▶ _WORK REQUIRED_
From the records below, copy out each line that has the word "mitocondriale".

(Dataset excerpts)
___

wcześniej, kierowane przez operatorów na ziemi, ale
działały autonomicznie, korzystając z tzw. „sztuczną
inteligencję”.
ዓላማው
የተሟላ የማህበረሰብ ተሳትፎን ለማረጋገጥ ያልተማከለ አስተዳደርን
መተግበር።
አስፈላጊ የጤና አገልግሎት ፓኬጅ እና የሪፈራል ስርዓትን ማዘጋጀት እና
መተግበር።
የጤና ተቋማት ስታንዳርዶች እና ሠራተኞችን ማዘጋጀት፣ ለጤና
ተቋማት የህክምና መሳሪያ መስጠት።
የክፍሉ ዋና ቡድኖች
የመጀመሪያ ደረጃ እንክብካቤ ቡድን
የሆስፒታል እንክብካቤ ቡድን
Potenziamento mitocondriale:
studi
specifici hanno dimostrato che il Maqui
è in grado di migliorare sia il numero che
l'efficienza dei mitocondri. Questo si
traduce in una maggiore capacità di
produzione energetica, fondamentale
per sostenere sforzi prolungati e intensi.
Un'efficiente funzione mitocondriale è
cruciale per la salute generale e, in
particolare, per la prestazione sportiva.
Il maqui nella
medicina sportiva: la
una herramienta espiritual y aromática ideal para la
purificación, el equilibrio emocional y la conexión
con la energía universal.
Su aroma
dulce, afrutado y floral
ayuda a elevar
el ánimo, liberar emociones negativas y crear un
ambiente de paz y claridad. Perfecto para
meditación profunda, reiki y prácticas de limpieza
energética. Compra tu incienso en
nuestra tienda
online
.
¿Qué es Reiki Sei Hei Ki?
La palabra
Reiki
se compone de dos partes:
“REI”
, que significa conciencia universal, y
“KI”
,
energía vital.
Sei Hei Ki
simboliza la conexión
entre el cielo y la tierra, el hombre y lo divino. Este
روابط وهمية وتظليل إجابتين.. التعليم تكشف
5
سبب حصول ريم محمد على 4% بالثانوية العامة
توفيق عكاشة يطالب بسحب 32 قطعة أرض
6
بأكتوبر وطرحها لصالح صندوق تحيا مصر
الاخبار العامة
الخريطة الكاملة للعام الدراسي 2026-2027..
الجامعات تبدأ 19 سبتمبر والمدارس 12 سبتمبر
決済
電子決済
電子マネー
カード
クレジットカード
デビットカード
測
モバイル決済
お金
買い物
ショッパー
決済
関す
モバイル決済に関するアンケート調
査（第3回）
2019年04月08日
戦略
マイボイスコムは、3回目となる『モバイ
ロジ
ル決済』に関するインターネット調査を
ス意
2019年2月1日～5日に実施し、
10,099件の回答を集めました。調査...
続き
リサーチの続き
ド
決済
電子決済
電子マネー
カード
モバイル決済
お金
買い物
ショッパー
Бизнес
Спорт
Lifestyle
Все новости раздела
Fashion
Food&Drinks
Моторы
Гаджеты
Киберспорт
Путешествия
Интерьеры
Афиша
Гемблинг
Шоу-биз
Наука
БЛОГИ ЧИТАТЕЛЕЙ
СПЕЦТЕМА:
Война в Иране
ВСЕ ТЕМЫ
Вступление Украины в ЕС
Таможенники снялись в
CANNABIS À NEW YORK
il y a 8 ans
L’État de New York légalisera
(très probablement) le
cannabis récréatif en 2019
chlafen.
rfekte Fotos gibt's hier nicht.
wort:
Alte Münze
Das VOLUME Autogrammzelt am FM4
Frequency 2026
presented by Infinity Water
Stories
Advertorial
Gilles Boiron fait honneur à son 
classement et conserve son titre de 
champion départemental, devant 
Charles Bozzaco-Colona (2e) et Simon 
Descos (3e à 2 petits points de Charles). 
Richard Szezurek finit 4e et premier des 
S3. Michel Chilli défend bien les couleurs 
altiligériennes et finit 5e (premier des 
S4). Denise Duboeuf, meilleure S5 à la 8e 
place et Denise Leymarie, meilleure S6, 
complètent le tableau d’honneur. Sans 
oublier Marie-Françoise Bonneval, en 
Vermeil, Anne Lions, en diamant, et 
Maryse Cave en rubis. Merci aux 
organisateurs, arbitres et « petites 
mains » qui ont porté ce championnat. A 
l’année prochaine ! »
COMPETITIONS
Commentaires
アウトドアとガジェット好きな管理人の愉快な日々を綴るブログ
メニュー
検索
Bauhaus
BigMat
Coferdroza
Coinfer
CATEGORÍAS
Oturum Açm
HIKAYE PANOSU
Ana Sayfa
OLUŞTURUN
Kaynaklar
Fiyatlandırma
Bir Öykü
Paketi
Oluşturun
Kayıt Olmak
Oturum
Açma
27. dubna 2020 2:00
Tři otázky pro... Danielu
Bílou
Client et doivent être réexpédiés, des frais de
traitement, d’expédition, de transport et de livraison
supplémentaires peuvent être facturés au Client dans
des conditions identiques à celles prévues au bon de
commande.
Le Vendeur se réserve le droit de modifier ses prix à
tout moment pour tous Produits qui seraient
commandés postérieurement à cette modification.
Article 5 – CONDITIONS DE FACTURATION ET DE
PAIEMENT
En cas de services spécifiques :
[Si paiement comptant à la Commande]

___

▶ _RESULT BELOW_
Potenziamento mitocondriale:
Un'efficiente funzione mitocondriale è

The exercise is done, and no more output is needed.